Induction of activating mutations in the human c-Ha-ras-1 proto-oncogene by oxygen free radicals.

The mutagenicity of oxygen free radicals was studied in a forward mutation system. pEC plasmid containing the human c-Ha-ras-1 proto-oncogene was reacted with oxygen free radicals generated by Cu2+ and H2O2 and was then transfected into NIH/3T3 cells. Transformed foci were observed with oxygen free radical-modified DNA but not with unmodified DNA. The mutations responsible for the Ha-ras-1 gene activation in 11 transformed foci were characterized.
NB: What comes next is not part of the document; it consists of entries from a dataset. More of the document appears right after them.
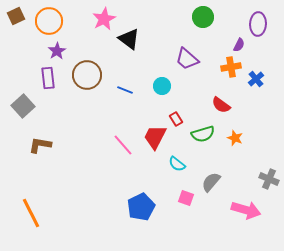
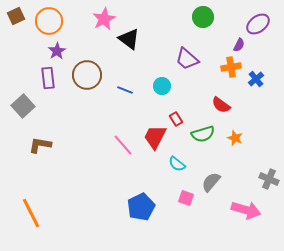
purple ellipse: rotated 50 degrees clockwise
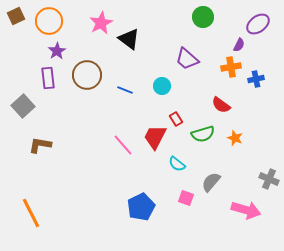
pink star: moved 3 px left, 4 px down
blue cross: rotated 28 degrees clockwise
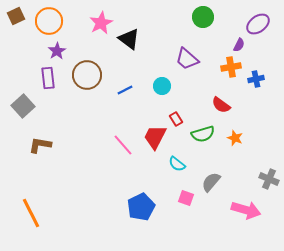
blue line: rotated 49 degrees counterclockwise
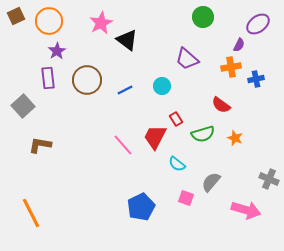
black triangle: moved 2 px left, 1 px down
brown circle: moved 5 px down
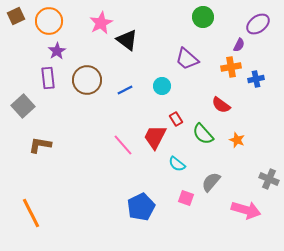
green semicircle: rotated 65 degrees clockwise
orange star: moved 2 px right, 2 px down
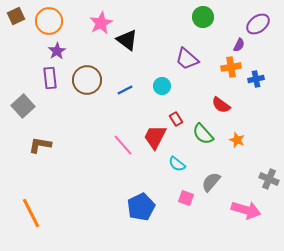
purple rectangle: moved 2 px right
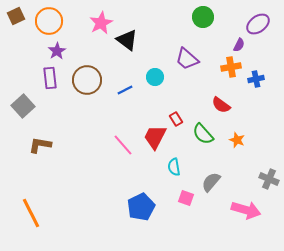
cyan circle: moved 7 px left, 9 px up
cyan semicircle: moved 3 px left, 3 px down; rotated 42 degrees clockwise
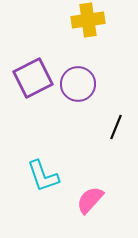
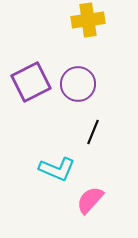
purple square: moved 2 px left, 4 px down
black line: moved 23 px left, 5 px down
cyan L-shape: moved 14 px right, 7 px up; rotated 48 degrees counterclockwise
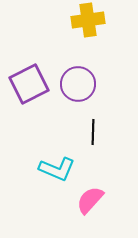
purple square: moved 2 px left, 2 px down
black line: rotated 20 degrees counterclockwise
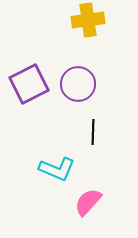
pink semicircle: moved 2 px left, 2 px down
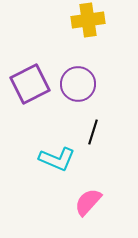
purple square: moved 1 px right
black line: rotated 15 degrees clockwise
cyan L-shape: moved 10 px up
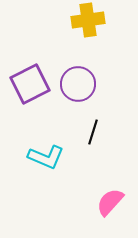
cyan L-shape: moved 11 px left, 2 px up
pink semicircle: moved 22 px right
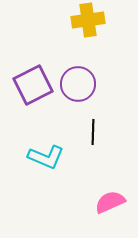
purple square: moved 3 px right, 1 px down
black line: rotated 15 degrees counterclockwise
pink semicircle: rotated 24 degrees clockwise
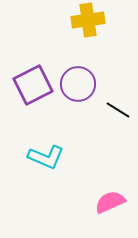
black line: moved 25 px right, 22 px up; rotated 60 degrees counterclockwise
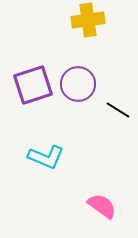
purple square: rotated 9 degrees clockwise
pink semicircle: moved 8 px left, 4 px down; rotated 60 degrees clockwise
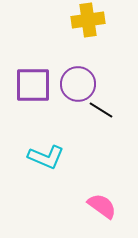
purple square: rotated 18 degrees clockwise
black line: moved 17 px left
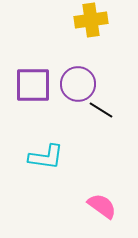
yellow cross: moved 3 px right
cyan L-shape: rotated 15 degrees counterclockwise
G-->T mutations at the second base of codon 12 were found in two transformed foci, A-->T transversions at the second base of codon 61 in five foci, and G-->T mutations at the third position of codon 61 in four transformed foci. These observed mutations are identical to those commonly found in human skin carcinomas, suggesting that reactive oxygen species may play an important role in the carcinogenesis of these tumors. Interestingly, a significant proportion of mutations was found at the second and third base of codon 61 (CAG). In a previous study, the same oxygen free radical-generating system was found to cause an intrastrand cross-link between adjacent purine nucleotides at AG sites in DNA (Carmichael et al., Carcinogenesis 13:1127-1135, 1992). These data demonstrate that oxygen radicals can induce DNA damage that can result in a specific activation of a human proto-oncogene.